Exercise requirements
Omitting all images, transcribe the entries word for word.

Data excerpts
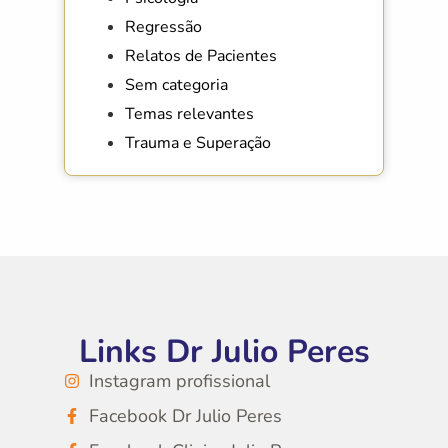
Regressão
Relatos de Pacientes
Sem categoria
Temas relevantes
Trauma e Superação
Links Dr Julio Peres
Instagram profissional
Facebook Dr Julio Peres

Exercise solution
Regressão
Relatos de Pacientes
Sem categoria
Temas relevantes
Trauma e Superação
Links Dr Julio Peres
Instagram profissional
Facebook Dr Julio Peres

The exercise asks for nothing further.